START Supplied material
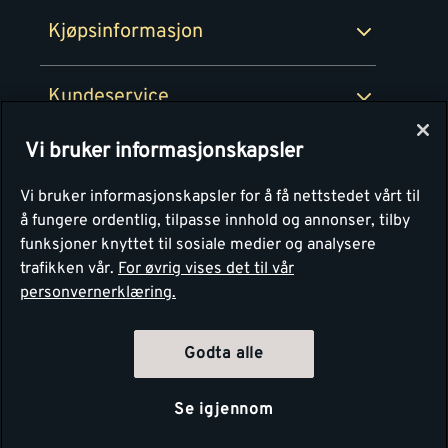
Ledige stillinger
Kjøpsinformasjon
Retur av EE-avfall
Personvern
Kundeservice
Våre kjøkkensentre
Vi bruker informasjonskapsler
Montér
Vi bruker informasjonskapsler for å få nettstedet vårt til
å fungere ordentlig, tilpasse innhold og annonser, tilby
funksjoner knyttet til sosiale medier og analysere
trafikken vår.
For øvrig vises det til vår
personvernerklæring.
Godta alle
Se igjennom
END Supplied material
[Task objective] Reproduce each line of the entries above from the one containing "For øvrig vises det til vår" through the last, exactly, and no other line.

[Answer to the problem]
For øvrig vises det til vår
personvernerklæring.
Godta alle
Se igjennom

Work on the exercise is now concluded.